[PROPOSAL] Introducing Red line testing using opensearch-benchmark and dynamic client ramp #731

rishabh6788 · 2025-01-16T20:07:03Z

Red line testing with opensearch-benchmark

This issue briefs about the client ramp-up feature that was recently added to opensearch-benchmark.
This feature can be useful when there is a requirement to gradually bring up search/index clients to understand how the cluster behaves with increasing stress and at what point does it go under duress. This feature can be helpful in determining peak load behavior when it comes to:

vertical or horizontal scaling of a cluster.
evaluate redline performance of new features, such as reader-writer separation.
Game-day testing to evaluate scaling needs.

How does it work?

opensearch-benchmark works in two different modes:

iteration-mode: Each task has to define number of warm-up and test iterations, the task is run for those many iterations and results are calculated.
timed-mode: Each task has to define warm-up time and time-period. The task is run for the declared duration and final results are calculated based on the number of requests that were sent to the target cluster in that duration.

In the timed mode without the ramp-up feature if the task has defined 20 clients, then during benchmark run all the 20 clients are brought up simultaneously, which can overwhelm the target cluster quickly and the user would never know at exactly how much load the cluster went under duress. See below for sample e.g. of a task:

{
 "operation": "cardinality-agg-high",
 "warmup-time-period": 300,
 "time-period": 300,
 "target-throughput": 20,
 "clients": 20
 }

To avoid this scenario, we have introduced a new task definition parameter called ramp-up-time-period, When this parameter is used the search/index clients are brought up in timed manner. The gap between each client creation is function of client_num *(ramp-up-time-period/total_clients), taking below mentioned example, if the total clients are 20 and total ramp-up time is 1800s, then each client is spawned at 90s interval. For eg. for 1st client (0-indexed) client will be spawned immediately on benchmark start, the second client will take 1*(1800/20)=90s to spawn, so on and so forth, the last client will be brought up at 1800th second.

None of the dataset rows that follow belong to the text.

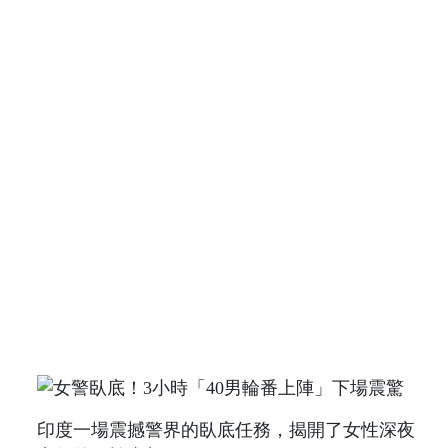
印度一場震撼警界的臥底任務，揭開了女性深夜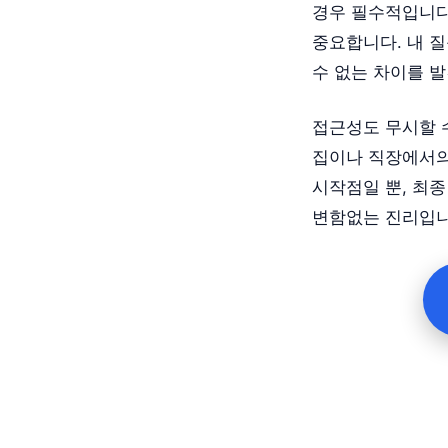
경우 필수적입니다.
중요합니다. 내 
수 없는 차이를 발
접근성도 무시할 수
집이나 직장에서의 
시작점일 뿐, 최종
변함없는 진리입니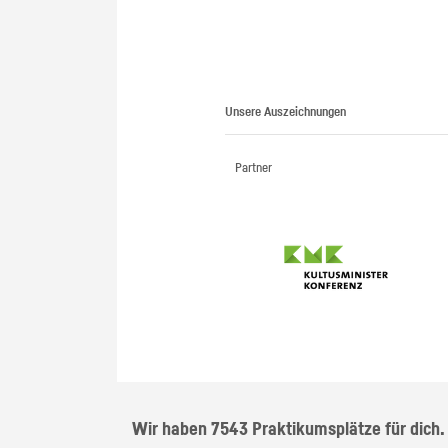
Unsere Auszeichnungen
Partner
Wir haben 7543 Praktikumsplätze für dich.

If warm-up time is same as ramp-up time then benchmark will consider ramp-up time as warm-up and move on to actual benchmarking (the phase where it starts collecting metrics for final results) for the duration defined in time-period field.

{
 "operation": "cardinality-agg-high",
 "warmup-time-period": 1800,
 "ramp-up-time-period": 1800,
 "time-period": 300,
 "target-throughput": 20,
 "clients": 20
 }

How to use it?

We will be adding new test-procedures to workloads that will run tasks in timed-mode and will accept desired parameters as workload params. For e.g., to use a timed-mode test procedure given in the below example, the user should run the following command:

opensearch-benchmark execute-test —workload=big5 —pipeline=benchmark-only —target-hosts=<cluster-endpoint> —include-tasks range --test-procedure timed-mode-test-procedure --workload-params {"warmup_time":1800,"ramp-up-time-period":1800,"target-throughput":20,"search_clients":20}

{
   "name": "timed-mode-test-procedure",
   "schedule": [
        "operation": "range",
        "warmup-time-period": {{ warmup_time | default(300) | tojson }},
        "ramp-up-time-period": {{ ramp_up_time | default(0) | tojson }},
        "time-period": {{ time_period | default(300) | tojson }},
        "target-throughput": {{ target_throughput | default(1) | tojson }},
        "clients": {{ search_clients | default(1) }}
   ]
}

In case you do not find any timed-mode test-procedures or tasks for the desired workload query, you can directly modify that task definition and use that. For e.g., you can go to /home/ec2-user/.benchmark/benchmarks/workloads/default/big5/test_procedures/common/big5-schedule.json file and modify, for e.g., cardinality-agg-high task based on the example above, save the file and use it.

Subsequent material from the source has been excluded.